Develop multitasking applications with PHP V5

V5 may not be threaded, but you can create applications that exploit in-process multitasking

Many PHP developers believe that because standard PHP lacks threading capabilities, it's impossible for a practical PHP application to multitask. For example, if an application needs information from a different Web site, it has to stall until that remote retrieval is done. Not true! Find out about in-process PHP multitasking using stream_select and stream_socket_client.

Share:

Cameron Laird (claird@phaseit.net), Vice president, Phaseit Inc.

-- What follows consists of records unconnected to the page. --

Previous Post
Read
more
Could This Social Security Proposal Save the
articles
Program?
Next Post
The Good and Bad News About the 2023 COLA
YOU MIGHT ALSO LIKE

Author photo: Cameron LairdCameron Laird is a long-time developerWorks contributor and former columnist. He often writes about the open source projects that accelerate development of his employer's applications, focused on reliability and security.



07 August 2007

Also available in Russian Japanese

PHP does not support threading. Despite this, and in contrast to what most PHP developers with whom I've spoken believe, PHP applications can multitask. Let's start with as clear a picture as possible of what "multitasking" and "threading" mean for PHP programming.

Varieties of concurrency

First is to set aside several cases that are tangential to the main theme. PHP has a complex relationship with multitasking or concurrency. At a high level, PHP is constantly involved with multitasking: standard installations of server-side PHP — as an Apache module, for instance — are used in a multitasking way. That is, several clients — Web browsers — can simultaneously ask for the same PHP-interpreted page, and the Web server returns them all, more or less simultaneously.

One Web page doesn't block delivery of another, although they might interfere with each other slightly for such constrained resources as server memory or network bandwidth. In this way, a systemwide requirement for concurrency might well admit a PHP-based solution. In implementation terms, PHP lets its governing Web server take responsibility for the concurrency.

Client-side concurrency under the rubric of Ajax has also become a focus of developers in the past few years. While the meaning of Ajax has become a bit muddy, one aspect of it is that a browser display can simultaneously perform a calculation and remain responsive to such user actions as selection of a menu item. This is indeed a kind of multitasking. PHP-coded Ajax does this — but without any specific PHP involvement; Ajax frameworks for other languages operate just the same way.

A third instance of concurrency that only superficially involves PHP is PHP/TK. PHP/TK is an extension to PHP that provides portable graphical user interface (GUI) bindings to core PHP. PHP/TK allows for construction of desktop GUI applications coded in PHP. Its event-based aspects model a form of concurrency that's easy to learn and less error-prone than threading. Again, the concurrency is "inherited" from a complementary technology, rather than a fundamental feature of PHP.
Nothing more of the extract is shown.